JSON in Oil

JSON is used by both web services and command line tools, so a modern Unix shell needs support for it.

Table of Contents
json read parses from stdin
json write prints to stdout
Filter Data Structures with Oil Expressions
Other Data Structures Can Be Printed as JSON
Credits

The json builtin has read and write subcommands, which convert between text and data structures in memory. Oil's data structures are like those in Python and JavaScript, so this correspondence is natural.

json read parses from stdin

Usage:

json read FLAGS* VAR_NAME

Flags:
  None for now, but there likely will be one to skip UTF-8 validation.

Examples:

$ cat stats.json
{"count": 42}

# Read from a file.  myvar is created in local scope.
$ json read :myvar < stats.json

# Use = to pretty print an expression
$ = myvar   
(Dict)   {'count': 42}

# 'json read' is valid at the end of a pipeline (because Oil implements
# shopt -s lastpipe)
$ echo '{"count": 42}' | json read :myvar

# Failure with invalid input data
$ echo '[ "incomplete"' | json read :myvar < invalid.json
[ "incomplete"
 ^
json read: premature EOF

$ echo $?
1

Notes:

json write prints to stdout

Usage:

json write FLAGS* (EXPR)

EXPR is an expression that evaluates to a serializable object.

Flags:
  --indent=2     Indentation size
  --pretty=true  Whether to add newlines for readability

Examples:

# Create a Dict.  As in JavaScript, keys don't require quotes.
$ var d = {name: "bob", age: 42}

# Print the Dict as JSON.  By default, newlines are added for readability,
# with 2 space indentation.
$ json write (d)
{
  "name": "bob",
  "count": 42
}

$ json write --indent 4 (d)
{
    "name": "bob",
    "count": 42
}

$ json write --pretty=F (d)
{"name": "bob", "count": 42}

Notes:

Filter Data Structures with Oil Expressions

Once your data is deserialized, you can use Oil expression to operate on it.

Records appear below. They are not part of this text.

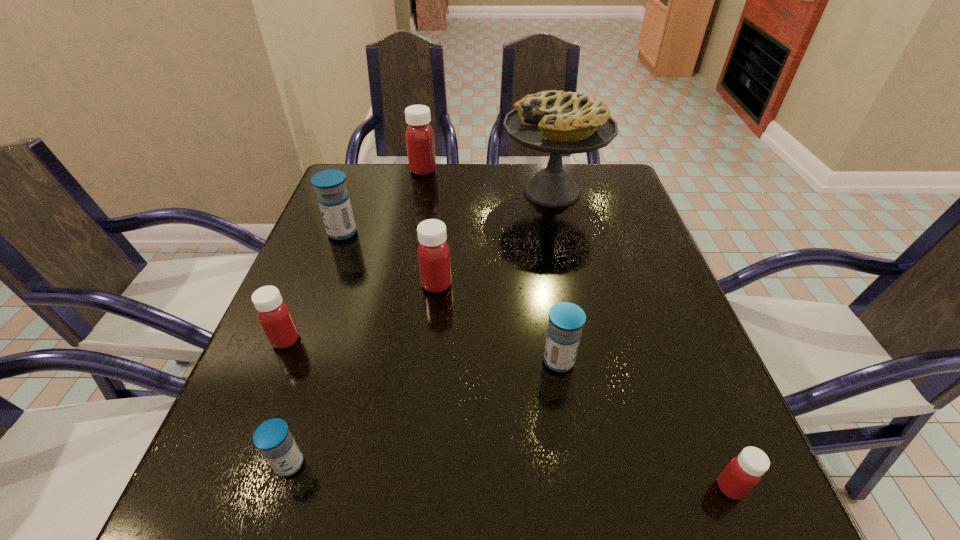 Where is `free space located 0.130m on the front of the second nearest red medicine`? Image resolution: width=960 pixels, height=540 pixels. free space located 0.130m on the front of the second nearest red medicine is located at coordinates (254, 416).

Locate an element on the screen. Image resolution: width=960 pixels, height=540 pixels. vacant space located 0.140m on the front of the second nearest blue medicine is located at coordinates (573, 453).

I want to click on free location located on the back of the smallest blue medicine, so click(x=314, y=387).

The height and width of the screenshot is (540, 960). I want to click on free space located on the left of the nearest red medicine, so click(667, 488).

Image resolution: width=960 pixels, height=540 pixels. Find the location of `pie at the far edge`. pie at the far edge is located at coordinates (557, 122).

You are a GUI agent. You are given a task and a screenshot of the screen. Output one action in this format:
    pyautogui.click(x=<x>, y=<y>)
    Task: Click on the medicine that is at the far edge
    The width and height of the screenshot is (960, 540).
    Given the screenshot: What is the action you would take?
    pyautogui.click(x=419, y=135)

Locate an element on the screen. The image size is (960, 540). pie situated at the right edge is located at coordinates (557, 122).

You are a GUI agent. You are given a task and a screenshot of the screen. Output one action in this format:
    pyautogui.click(x=<x>, y=<y>)
    Task: Click on the medicine located at the right edge
    This screenshot has height=540, width=960.
    Given the screenshot: What is the action you would take?
    pyautogui.click(x=744, y=472)

Where is `object positioned at the near left corner`? The image size is (960, 540). object positioned at the near left corner is located at coordinates (272, 437).

Locate an element on the screen. The image size is (960, 540). object that is at the far right corner is located at coordinates (557, 122). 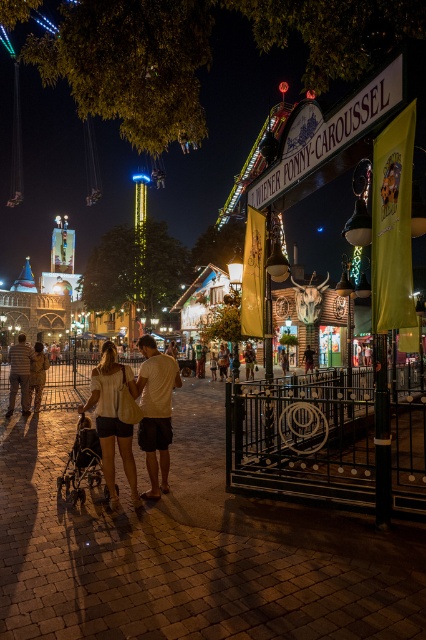 Question: Considering the real-world distances, which object is closest to the light brown leather shorts at center?

Choices:
 (A) matte black stroller at lower left
 (B) light beige cotton shirt at center
 (C) striped shirt at lower left
 (D) light beige shorts at center

Answer: (C)

Question: Does light beige shorts at center have a smaller size compared to light brown leather shorts at center?

Choices:
 (A) no
 (B) yes

Answer: (A)

Question: Can you confirm if light beige cotton shirt at center is positioned to the left of striped shirt at lower left?

Choices:
 (A) yes
 (B) no

Answer: (B)

Question: Does light beige cotton shirt at center appear under matte black stroller at lower left?

Choices:
 (A) no
 (B) yes

Answer: (A)

Question: Which point is farther to the camera?

Choices:
 (A) striped shirt at lower left
 (B) light brown leather shorts at center

Answer: (B)

Question: Which of these objects is positioned closest to the light beige cotton shirt at center?

Choices:
 (A) light beige shorts at center
 (B) light brown leather shorts at center
 (C) striped shirt at lower left
 (D) matte black stroller at lower left

Answer: (A) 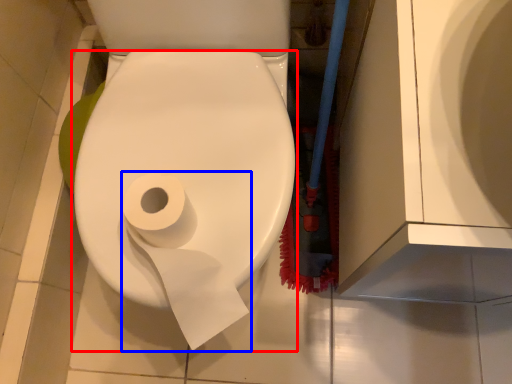 Question: Among these objects, which one is nearest to the camera, toilet paper (highlighted by a red box) or toilet paper (highlighted by a blue box)?

Choices:
 (A) toilet paper
 (B) toilet paper

Answer: (A) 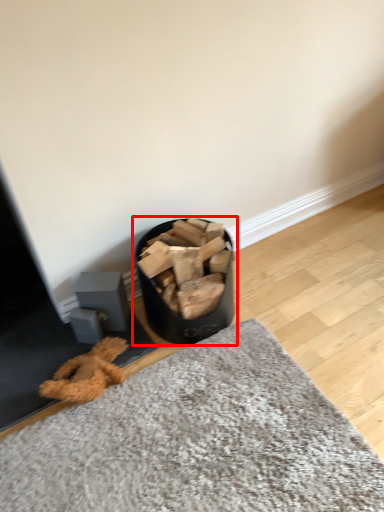 Question: Observing the image, what is the correct spatial positioning of waste container (annotated by the red box) in reference to mat?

$ echo '{"counts": [42, 99]}' | json read :d

$ = d['counts']
(List)   [42, 99]

$ = d['counts'][1]
(Int)    99

# d->counts is a synonym for d["counts"]
$ json write (d->counts)
[
  42,
  99
]

Note: It may more efficient to filter large data structures with tools like jq first.

Other Data Structures Can Be Printed as JSON

Oil arrays and shell arrays both serialize to a list of strings:

$ declare sharray=( foo.txt *.py )
$ json write (sharray)
[  
   "foo.txt",
   "one.py",
   "two.py"
]

$ var oilarray = %( foo.txt *.py )
$ json write (oilarray)
[  
   "foo.txt",
   "one.py",
   "two.py"
]

Bash-style associative arrays are printed like Dict[Str, Str]:

$ declare -A assoc=(["key"]=value)
$ json write (assoc)
{
  "key": "value"
}

Credits

Under the hood, Oil uses yajl and a fork of the py-yajl binding.